Arrivarono a Bois de Boulogne, poco distante da L'Arc De Triomphe ed il biondo osservò la giovane per alcuni istanti prima che fermasse l'auto e sospirasse, voltandosi a sua volta per guardare negli occhi il ragazzo; sorrise leggermente ed il biondo fece lo stesso nonostante il lieve rossore in viso.
Chinò lievemente il capo e fece per parlare.
«Mi dispiace per prima; non volevo dire quelle cose... Non le pensavo nemmeno» mormorò, pensando che era stato davvero uno stupido.
Sentì la castana ridacchiare appena, prima di prendere a sua volta la parola, togliendo la cintura di sicurezza e spostare il sedile, trovando una posizione più comoda; il giovane la imitò poco dopo.
«Sai, sarebbe inutile negare che le tue parole mi hanno ferito, ma alla fin fine nemmeno io sono stata un angioletto; ho preso quella decisione da sola, senza nemmeno lasciarti parlare e mi dispiace, Adrien.» sospirò lievemente, prima di avvicinare una mano al viso del ragazzo, sfiorandogli la stessa guancia che aveva schiaffeggiato poco prima «Non sei un ragazzino ed abbiamo pochi anni di differenza, ma ti ho trattato come tale...»
«Non preoccuparti... Solo vorrei davvero conoscerti meglio, essere più che amici, soprattutto sapere di più...»

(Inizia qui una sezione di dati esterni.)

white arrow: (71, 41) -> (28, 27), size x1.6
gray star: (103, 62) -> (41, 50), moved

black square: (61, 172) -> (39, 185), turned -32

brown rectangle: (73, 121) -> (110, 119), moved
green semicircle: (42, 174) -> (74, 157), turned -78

«Come ho detto, è complicato; saprai che mio padre è un Boss temuto a Los Angeles così come io sono uscita di galera da non molti giorni» il ragazzo inarcò un sopracciglio e guardò la ragazza confuso.
«Non ti avevano dato un po' di anni?»
«Tecnicamente si, ma mio padre è riuscito a dimostrare la mia innocenza, anche perché la mia è stata legittima difesa»

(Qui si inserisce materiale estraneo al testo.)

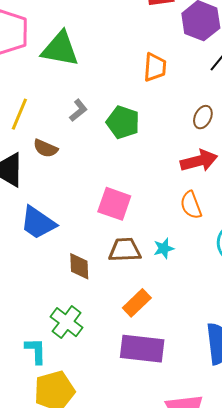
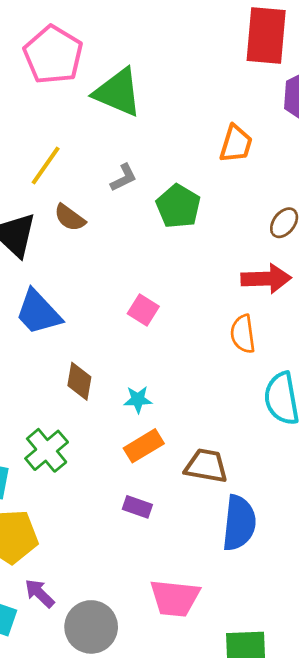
pink square: (114, 204) -> (143, 310), size x0.7
cyan star: (164, 248) -> (138, 399), moved
brown trapezoid: (125, 250) -> (206, 466), moved
purple rectangle: (142, 349) -> (137, 507), size x0.5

Il sangue nelle vene del ragazzo ribollì letteralmente, facendogli stringere istintivamente un pugno che si aprì quando il tocco di lei si fece sentire sulla sua pelle.
«Alla fine ci ha rimesso lui, pensa questo; tuo padre non accetterebbe mai una persona come me, quindi nemmeno saprei come parlargli.»
«In effetti hai ragione, è il classico tipo che sa tutto di tutto...»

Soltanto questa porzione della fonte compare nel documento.